MoAT

Falling in Love with Jerry Saltz

The main goal of this article — and of the entire series Art People to Know Today — is not to provide a detailed biographical account of a particular art figure. Instead, it aims to highlight a person within the art world and to spark the reader’s curiosity to learn more about them.

Art is created by people and for people. People shape it, criticise it, love it, and hate it. There is no art without people. Getting to know the individuals who operate within the art world offers a unique and realistic understanding of how that world actually functions. It stops being elitist and opaque and becomes more approachable.

For this reason, Jerry Saltz is the perfect person to begin this series with. There are several reasons why — and I am fairly certain that by the end of this text, or perhaps somewhere in the middle of it, you will find yourself looking him up on Instagram or watching one of his talks on YouTube.

There are three main raisons to fall in love with Saltz: 1. his great writing 2. his biography 3. his personality

One of the reasons Jerry Saltz is so compelling is that he does not fit the traditional image of an art-world authority.

He is unconventional in almost every way. He dropped out of college, worked a series of non-art jobs — including as a truck driver — and only began writing seriously about art in his forties. In a field that often celebrates early success and elite education, Saltz is a late bloomer.

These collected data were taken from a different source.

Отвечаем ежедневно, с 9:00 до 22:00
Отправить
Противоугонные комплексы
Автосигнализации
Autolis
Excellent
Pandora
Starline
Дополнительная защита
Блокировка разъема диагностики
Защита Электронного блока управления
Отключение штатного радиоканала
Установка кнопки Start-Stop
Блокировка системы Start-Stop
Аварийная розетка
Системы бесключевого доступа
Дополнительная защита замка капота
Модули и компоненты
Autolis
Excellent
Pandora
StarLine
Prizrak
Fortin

Despite this, or perhaps because of it, he went on to win the Pulitzer Prize for criticism. His trajectory alone challenges many assumptions about who is “allowed” to speak with authority about art.

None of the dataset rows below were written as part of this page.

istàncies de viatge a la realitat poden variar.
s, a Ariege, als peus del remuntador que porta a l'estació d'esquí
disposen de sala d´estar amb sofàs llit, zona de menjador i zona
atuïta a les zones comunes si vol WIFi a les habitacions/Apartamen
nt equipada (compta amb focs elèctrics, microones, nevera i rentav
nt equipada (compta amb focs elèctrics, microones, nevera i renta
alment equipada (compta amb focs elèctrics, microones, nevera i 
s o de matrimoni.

What makes Saltz particularly distinctive, however, is not just his biography. He comes across as approachable, non-elitist, and deeply enthusiastic about art. His language is direct and punchy, often humorous, and intentionally free of academic obscurity. He does not perform distance or superiority — instead, he invites people in.

This combination of lived experience, openness, and sharp critical instinct is rare. It helps explain why so many people — even those who feel intimidated by contemporary art — find themselves drawn to him almost immediately.